The bad news is that we often are not sure exactly what to do or exactly what approaches to take to prepare for and move into the future.  The good news is that, “The kingdom of God is as if someone would scatter seed on the ground, and would sleep and rise night and day, and the seed would sprout and grow, he does not know how.”  Ultimately, the growth of the kingdom of God is powered by God and not by us.  It’s not that we don’t have a critical role to play: we certainly do.  That’s why God has called us.  That’s why God has commissioned us.  But ultimately, it is the Spirit of God working in us and through us – and sometimes, even despite us – that brings about the growth of the kingdom.

 

I am sure that Samuel would have felt much better if he had been able to look into the future and see in David, not an inexperienced, young shepherd boy, but a valiant warrior and proven leader.  And I am sure that we would feel much better if we could look into the future and be able to see what one hopes are positive results of our efforts.  But the growth of the kingdom just doesn’t work that way.  As St.
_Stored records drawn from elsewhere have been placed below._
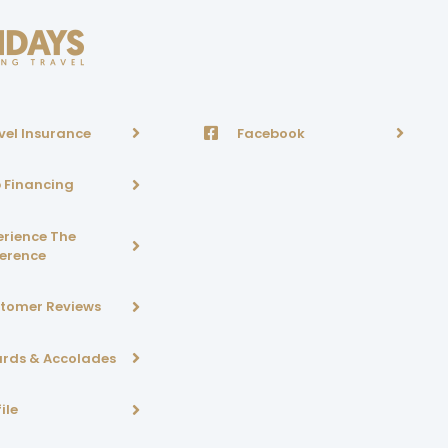
vel Insurance
Facebook
p Financing
erience The
ference
tomer Reviews
rds & Accolades
ile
Paul puts it in today’s second reading, “We walk by faith, not by sight” (2 Cor. 5:7).

 

It is also easy to be overwhelmed by the great work for which we have been called and sent: the work of transforming the world, remaking it in the image of what Jesus called “the kingdom of God.”  How few of us there are.  How limited our talents are.  How limited our resources are.  It seems that we can do so little.

 

But maybe that’s all that it takes.  Maybe all we need are our little mustard seed, our willingness to plant and nourish it, and a lot of trust in God who gives the growth.  As the great anthropologist Margaret Mead observed: “Never doubt that a small group of committed people can change the world.  Indeed, it is the only thing that ever has.”

 

What is your “mustard seed”?  What gift or ability, however small it may seem, has God given you to make the world a better place, to put your faith into practice, to help build up the kingdom of God?  And when are you going to stop grieving over Saul and go out and plant that mustard seed, nourish it, and use it so that God can give the growth?